Remember the good old days of Flintstones vitamins? We were taught to take one every day so we could grow up strong. Most of us continued that practice into adulthood, though the types of vitamins and supplements we use have changed considerably from the fruity, chalky prehistoric characters we were used to. Although your doctor may prescribe supplements and although commercials suggest their vitamins can improve your health, they can actually be detrimental to your health, especially in older women.
It is important to make sure you’re getting all of the vitamins and minerals your body needs to function properly. However, as we age, our body chemistry changes, which means the types of vitamins and minerals we need most will change as well.

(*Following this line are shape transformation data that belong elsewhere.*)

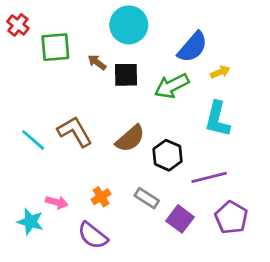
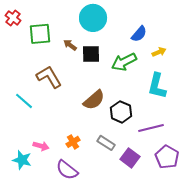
blue semicircle: (192, 47) -> (139, 34), size x0.7
brown L-shape: (75, 132) -> (49, 77), moved

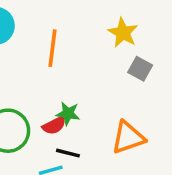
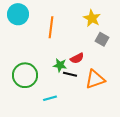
red semicircle: (54, 126) -> (77, 58), moved
black line: (68, 153) -> (70, 74), moved

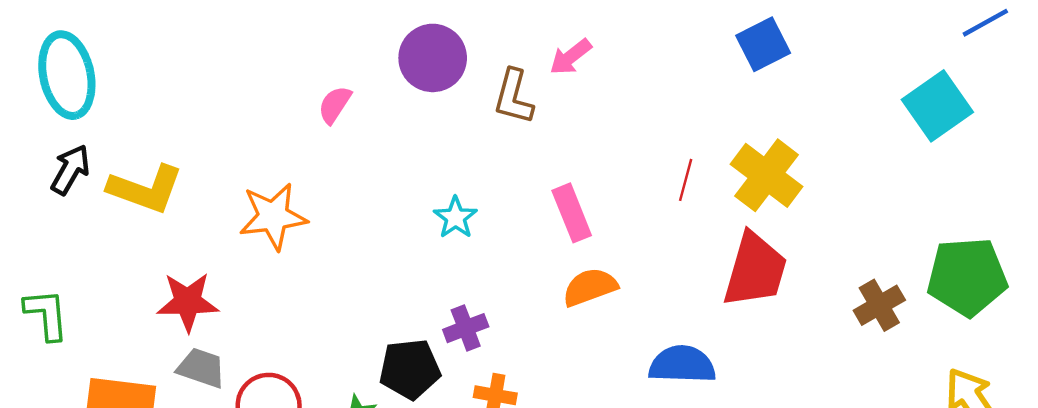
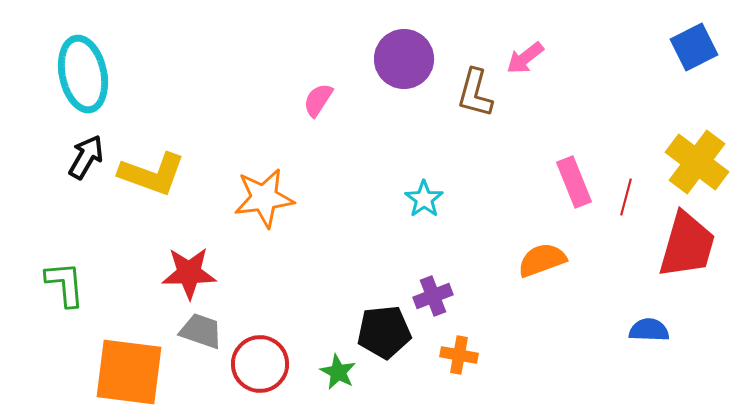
red line: (686, 180) -> (626, 197), moved
pink rectangle: (572, 213) -> (574, 182), moved
blue semicircle: (682, 365) -> (649, 330), moved, size x0.7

More than 38,000 women were the subject of an Iowa Women’s Health Study concerning vitamin and mineral supplements. Their results showed that most supplements had no obvious affect, but there were a few that actually increased the mortality rate in older women. The culprits included Vitamin B6, folic acid, iron, magnesium, zinc, and copper. Specifically, Iron seemed to be the most dangerous, with 15% of study participants who used it regularly dyeing. Calcium, on the other hand, seemed to have the opposite effect, meaning it actually decreased the mortality rate.

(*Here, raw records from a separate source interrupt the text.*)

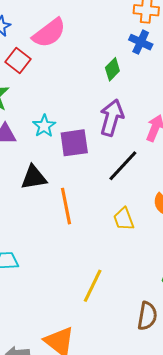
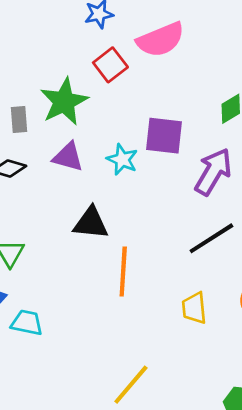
cyan star: (44, 126) -> (122, 159), turned -30
purple square: (74, 143) -> (164, 136), moved

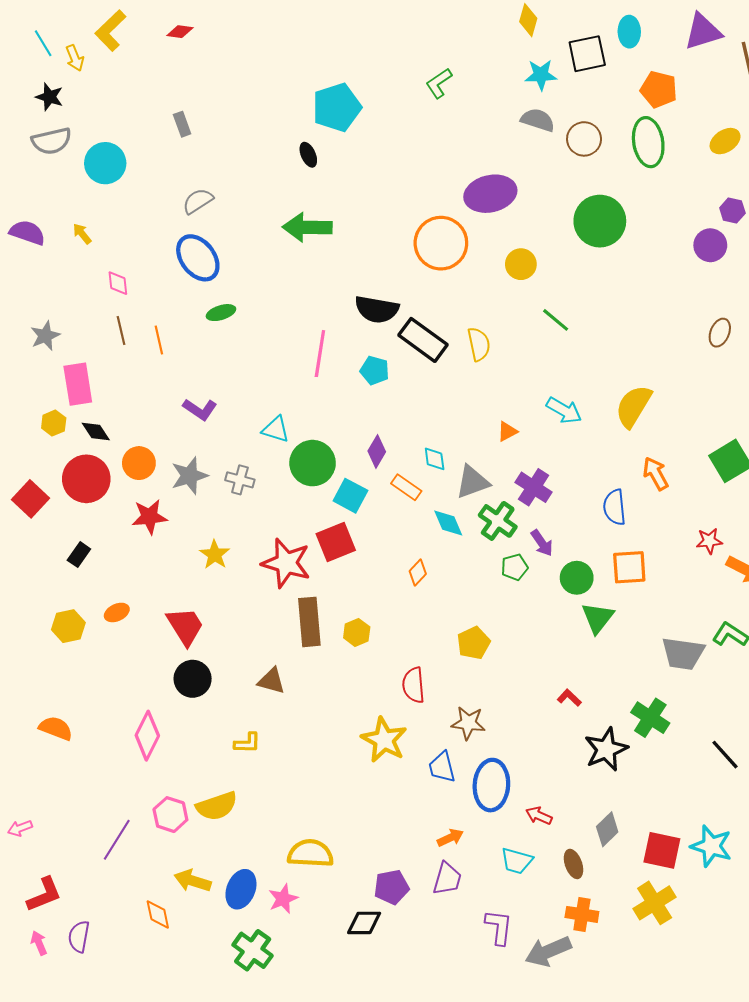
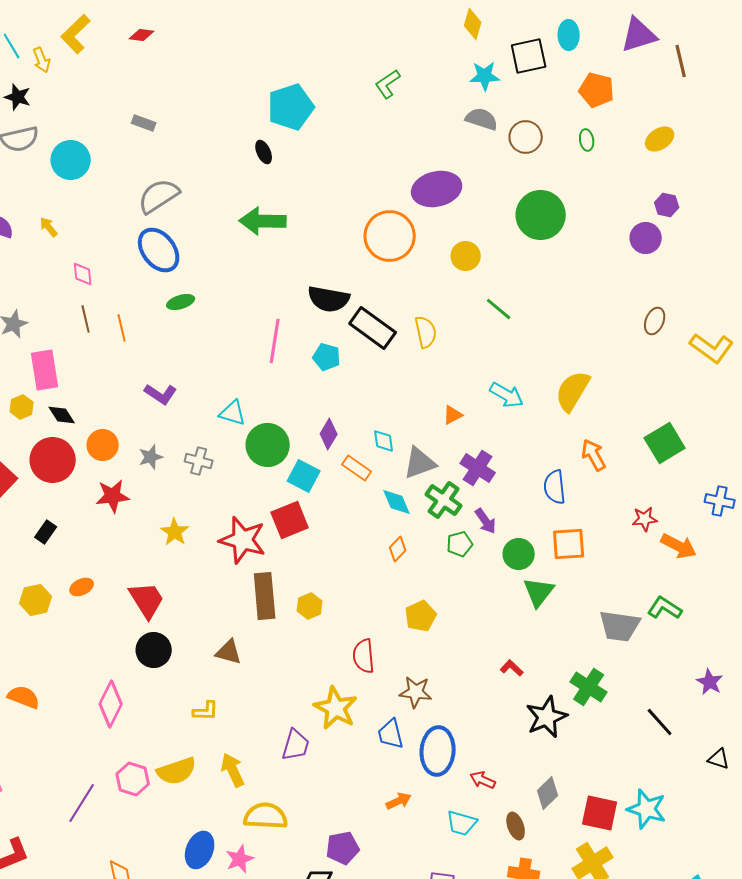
gray rectangle: (182, 124) -> (144, 123), turned -50
green ellipse: (648, 142) -> (587, 140), size x0.5
gray semicircle: (198, 201) -> (159, 196), size x1.4
gray star: (189, 476) -> (151, 457), size x0.7
orange diamond: (418, 572) -> (398, 549), moved
purple trapezoid: (447, 879) -> (296, 745), moved
yellow arrow: (193, 881) -> (233, 770), moved, turned 48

Although this information may seem frightening, it’s important to put it into context. Women in particular need Iron, so you never want to cut it out of your regimen completely. That said, it’s better to get in the form of red meat and green leafy vegetables than in a vitamin. The same is true of pretty much all supplements. Your body will do a much better job of processing and using vitamins and minerals that are in food form. Vitamins, when used on top of your usual diet, will easily put your system out of balance, which is what leads to dangerous levels of one or the other. Likewise with Calcium, although it is important in the fight against osteoporosis, supplements can be dangerous when not taken in moderation or without the coinciding vitamins your body needs to process it. In short, unless your physician recommends it, stick to a balanced diet and forget the vitamin supplements.
- Yvonne S. Thornton, M. D., M. P. H.